TASK INPUTS:
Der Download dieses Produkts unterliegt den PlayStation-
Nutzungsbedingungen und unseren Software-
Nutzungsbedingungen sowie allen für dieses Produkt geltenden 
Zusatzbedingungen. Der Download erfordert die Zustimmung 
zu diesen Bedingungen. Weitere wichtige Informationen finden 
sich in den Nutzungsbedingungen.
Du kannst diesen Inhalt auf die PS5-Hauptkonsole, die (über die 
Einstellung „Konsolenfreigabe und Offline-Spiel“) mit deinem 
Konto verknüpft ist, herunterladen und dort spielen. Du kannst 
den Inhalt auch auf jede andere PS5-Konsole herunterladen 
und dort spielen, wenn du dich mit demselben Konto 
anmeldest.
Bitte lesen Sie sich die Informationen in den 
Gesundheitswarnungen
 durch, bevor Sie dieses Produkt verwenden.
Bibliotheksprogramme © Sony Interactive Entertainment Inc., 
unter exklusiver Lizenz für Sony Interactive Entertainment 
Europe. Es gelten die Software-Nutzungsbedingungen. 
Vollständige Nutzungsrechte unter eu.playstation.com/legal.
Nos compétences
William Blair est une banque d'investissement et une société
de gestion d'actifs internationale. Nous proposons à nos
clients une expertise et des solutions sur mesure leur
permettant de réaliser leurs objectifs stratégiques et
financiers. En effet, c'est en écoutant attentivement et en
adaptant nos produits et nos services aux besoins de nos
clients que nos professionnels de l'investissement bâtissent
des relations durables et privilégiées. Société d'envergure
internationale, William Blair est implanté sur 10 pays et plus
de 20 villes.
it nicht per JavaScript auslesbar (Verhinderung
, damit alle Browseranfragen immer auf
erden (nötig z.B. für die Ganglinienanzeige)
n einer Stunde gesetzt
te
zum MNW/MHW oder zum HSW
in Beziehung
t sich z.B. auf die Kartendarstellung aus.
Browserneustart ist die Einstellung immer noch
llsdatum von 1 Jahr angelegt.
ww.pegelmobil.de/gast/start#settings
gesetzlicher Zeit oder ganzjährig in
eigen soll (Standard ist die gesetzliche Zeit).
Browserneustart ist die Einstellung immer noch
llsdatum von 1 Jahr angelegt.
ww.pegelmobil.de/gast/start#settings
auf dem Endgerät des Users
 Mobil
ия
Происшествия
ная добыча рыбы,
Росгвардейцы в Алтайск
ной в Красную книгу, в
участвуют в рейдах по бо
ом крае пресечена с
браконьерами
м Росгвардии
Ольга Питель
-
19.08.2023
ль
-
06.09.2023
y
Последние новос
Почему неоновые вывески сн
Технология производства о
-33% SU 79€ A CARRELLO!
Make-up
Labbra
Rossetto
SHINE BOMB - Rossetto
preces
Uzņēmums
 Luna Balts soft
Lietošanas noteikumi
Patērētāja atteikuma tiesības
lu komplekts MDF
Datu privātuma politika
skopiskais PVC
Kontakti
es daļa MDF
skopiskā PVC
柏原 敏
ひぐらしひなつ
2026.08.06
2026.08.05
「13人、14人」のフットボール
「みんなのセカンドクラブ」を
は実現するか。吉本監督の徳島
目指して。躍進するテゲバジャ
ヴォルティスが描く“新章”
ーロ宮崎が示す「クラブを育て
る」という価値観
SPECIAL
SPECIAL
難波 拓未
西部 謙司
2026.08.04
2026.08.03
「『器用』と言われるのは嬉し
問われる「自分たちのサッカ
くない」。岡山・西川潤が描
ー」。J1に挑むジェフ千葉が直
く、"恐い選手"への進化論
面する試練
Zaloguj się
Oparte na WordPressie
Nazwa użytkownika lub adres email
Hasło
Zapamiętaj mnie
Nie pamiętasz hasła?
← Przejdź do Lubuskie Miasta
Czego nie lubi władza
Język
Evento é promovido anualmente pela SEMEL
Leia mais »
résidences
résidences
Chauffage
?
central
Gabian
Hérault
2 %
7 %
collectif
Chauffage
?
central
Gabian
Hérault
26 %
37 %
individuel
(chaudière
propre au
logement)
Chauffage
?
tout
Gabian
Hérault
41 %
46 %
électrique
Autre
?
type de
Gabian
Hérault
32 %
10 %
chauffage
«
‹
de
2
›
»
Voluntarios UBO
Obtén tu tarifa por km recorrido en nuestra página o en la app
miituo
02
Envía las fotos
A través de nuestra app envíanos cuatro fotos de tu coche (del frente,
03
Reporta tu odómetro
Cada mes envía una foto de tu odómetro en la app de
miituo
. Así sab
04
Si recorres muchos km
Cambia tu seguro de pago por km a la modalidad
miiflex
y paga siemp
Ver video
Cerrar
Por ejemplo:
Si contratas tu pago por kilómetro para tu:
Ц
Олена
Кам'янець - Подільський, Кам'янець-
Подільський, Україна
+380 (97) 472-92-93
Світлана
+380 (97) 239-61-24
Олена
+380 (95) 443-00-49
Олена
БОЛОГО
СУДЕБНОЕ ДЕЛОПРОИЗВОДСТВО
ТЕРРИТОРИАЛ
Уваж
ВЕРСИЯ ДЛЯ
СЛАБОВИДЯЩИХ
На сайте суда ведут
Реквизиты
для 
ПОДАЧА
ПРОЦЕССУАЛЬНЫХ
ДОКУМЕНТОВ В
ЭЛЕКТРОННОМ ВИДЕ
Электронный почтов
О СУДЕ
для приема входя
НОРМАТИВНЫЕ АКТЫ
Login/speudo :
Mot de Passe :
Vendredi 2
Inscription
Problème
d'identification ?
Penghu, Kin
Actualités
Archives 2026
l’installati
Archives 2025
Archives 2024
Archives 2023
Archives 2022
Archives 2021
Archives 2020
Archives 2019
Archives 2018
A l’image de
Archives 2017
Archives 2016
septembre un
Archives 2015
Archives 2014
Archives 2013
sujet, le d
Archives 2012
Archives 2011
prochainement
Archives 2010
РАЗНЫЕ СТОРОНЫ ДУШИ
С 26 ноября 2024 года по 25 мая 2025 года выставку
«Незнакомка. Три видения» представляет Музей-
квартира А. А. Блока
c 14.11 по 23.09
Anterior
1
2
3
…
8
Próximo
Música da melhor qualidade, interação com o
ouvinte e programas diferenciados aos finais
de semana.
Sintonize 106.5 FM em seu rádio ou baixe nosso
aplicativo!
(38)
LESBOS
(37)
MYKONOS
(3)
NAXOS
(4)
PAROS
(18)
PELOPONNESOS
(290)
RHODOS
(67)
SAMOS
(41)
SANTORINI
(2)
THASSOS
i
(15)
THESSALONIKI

WHAT THIS TASK INVOLVES: Extract all lines from the material above that include the word "Nutzungsbedingungen".

SOLUTION TO THIS EXERCISE:
Nutzungsbedingungen und unseren Software-
Nutzungsbedingungen sowie allen für dieses Produkt geltenden 
sich in den Nutzungsbedingungen.
Europe. Es gelten die Software-Nutzungsbedingungen. 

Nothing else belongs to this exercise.